Thursday, December 4, 2008

Equal Opportunity Employers

I watched a snippet (snippet! isn't that a great word? it sounds dangerous, doesn't it?) of the public hearings in Washington, DC with the Big Three automakers today. Senators and CEOs: damn, that's a lot of old white guys in one room.

During the last public hearing, there was a lot of uproar about the use of corporate jets by the CEOs: Do you mean to say that you couldn't downgrade to a first-class commercial seat to get here from Detroit? As this uproar indicates, we are pretty clearly dealing with symbols here, as corporate jets, more than their cost, simply just don't jive well with the operative symbology of Main Street. Progress these days certainly seems to be measured in symbolic terms--the election of the first African-American to the Oval Office being Exhibit A. Sure, Obama's victory was a huge breakthrough in the fight for racial equality, but it is more than anything a symbolic victory. Hopefully, the symbolic resonance of Obama's victory does not mask the underlying reality of racism that persists despite the anomalous accomplishment that receives all the fanfare.
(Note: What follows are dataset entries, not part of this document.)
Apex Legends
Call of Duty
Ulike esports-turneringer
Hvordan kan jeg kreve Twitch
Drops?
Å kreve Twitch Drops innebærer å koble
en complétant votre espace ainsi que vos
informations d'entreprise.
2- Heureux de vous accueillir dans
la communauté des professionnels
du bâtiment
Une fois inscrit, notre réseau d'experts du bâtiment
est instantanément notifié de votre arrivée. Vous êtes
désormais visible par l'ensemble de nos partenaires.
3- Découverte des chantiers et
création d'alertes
Real work still needs to be done. A digression.

In any case, because symbols appear to be the currency of the day, I say that the face of corporate America needs to be changed. Enough with old white guys running the show.

Earlier today, I was listening to an NPR interview with a journalist about organized crime and its relationship with terrorism. According to the journalist, a key distinction between organized crime and terrorist groups is that crime organizations are typically driven by the profit motive whereas terrorist cells are more bent on ideology. As such, crime organizations practice equal opportunity employment almost to a fault, much more than even their law-abiding, legitimate business counterparts. Apparently, the Yakuza in Japan are one of the biggest employers of ethnic Koreans and Chinese in Japan. I don't really know how this is related to the Big Three automakers, but I think it's a nice contrast.
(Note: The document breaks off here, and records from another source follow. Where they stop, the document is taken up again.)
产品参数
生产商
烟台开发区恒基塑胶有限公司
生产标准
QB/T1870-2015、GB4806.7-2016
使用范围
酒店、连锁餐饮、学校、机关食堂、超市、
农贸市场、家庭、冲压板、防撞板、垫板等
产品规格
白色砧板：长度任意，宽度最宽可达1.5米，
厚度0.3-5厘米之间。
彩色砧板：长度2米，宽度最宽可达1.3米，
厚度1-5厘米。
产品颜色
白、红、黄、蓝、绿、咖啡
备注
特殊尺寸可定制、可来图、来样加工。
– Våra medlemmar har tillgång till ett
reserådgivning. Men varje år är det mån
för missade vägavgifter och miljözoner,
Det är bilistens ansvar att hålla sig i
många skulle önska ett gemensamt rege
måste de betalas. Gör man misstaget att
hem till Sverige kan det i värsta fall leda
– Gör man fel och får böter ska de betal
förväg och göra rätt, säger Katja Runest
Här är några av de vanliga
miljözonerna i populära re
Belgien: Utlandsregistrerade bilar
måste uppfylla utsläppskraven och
Maybe with all of the federal protection and union protection that the auto industry has received over the past several decades, the simple profit motive has been obscured, and auto workers have been able to hide a little bit too comfortably behind their awesome lobbying power in Washington, DC. Maybe stodgy old white guys need to be pushed aside; maybe the dog-eat-dog logic of capitalistic competition needs to be pumped into the sclerotic arteries of Detroit such that we can put a new face onto that symbol of American Industrialism, the auto industry. After all, we are dealing in symbols here. And Detroit could usher in a new face to represent Equal Opportunity Employment. Let's hire some Japanese people.